Muslim Boy, 6, Is Mourned After Illinois Attack Linked to Mideast War. Somebody dressed in black with their face covered to conceal identity dances freely encircled by people in front of Van Pelt library. Somebody joins. Somebody joins. Somebody joins. Somebody joins in a mask. Depends on their feelings of safety. Probably. Knees of these loud figures pulse. Their feet step ahead and backward, moving in lines and circles. Their hands clap and sometimes their fingers snap. Their hands wave and they chant and invite to join.

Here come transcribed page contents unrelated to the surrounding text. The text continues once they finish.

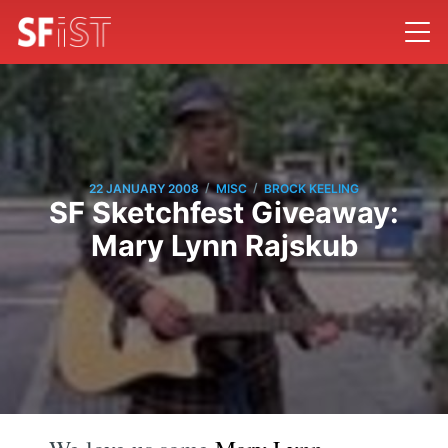
/
/
22 JANUARY 2008
MISC
BROCK KEELING
SF Sketchfest Giveaway:
Mary Lynn Rajskub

Hundreds Reported Killed in Blast at a Gaza Hospital. I meet a very busy friend who tells me he is very busy. We walk and talk. I tell him I started dancing. “I have a swing dance class in half an hour.” We meet an acquaintance at work with whom my very busy friend talks about something I pay no attention to. My very busy friend and I sit down. He tells me something I pay no attention to and I respond with something, my thoughts elsewhere. My eyeballs become wet. They can’t hold the salty liquid inside them, the drops of which slide down my cheeks and fall on my shirt. I must breathe. I drink water. “I want to go outside.” I breathe outside. “I don’t think I can make it to a dance class. I will go home.” My very busy friend tells me that now I have to make it to a dance class and tells me something nonsensically ridiculous. The Lindy Man is not here today. The Charleston man is here instead. With the Lindy Woman, they teach us how to dance Charleston in pairs. We try leading and following with every partner every time we rotate. My mind learns to adapt to switching roles fast, like it knows, better than me, that the right hand on the back means start with a left foot and lead, while left hand on the shoulder means start with a right foot and listen.
New Global Divisions on View as Biden Goes to Israel and Putin to China. My body refuses to go to the latin class because my eyes and fingers are too focused on coloring a halloween book. I tell a Woman Who Always Asks Me If I’m Cold about
hating and hurting and
I cry and
Israel Prepares to Invade the Gaza Strip. After painting and drawing weird women, while listening to a halloween playlist, we go to a party with my housemates, one song stuck in our head. Aaall yours, babooshka, babooshka, babooshka, yay, yay… The Wise Woman tells me I’m timid and she is right. Aaall yours, babooshka, babooshka, babooshka, yay, yay… My hips move so slightly that nobody can tell I’m dancing except me.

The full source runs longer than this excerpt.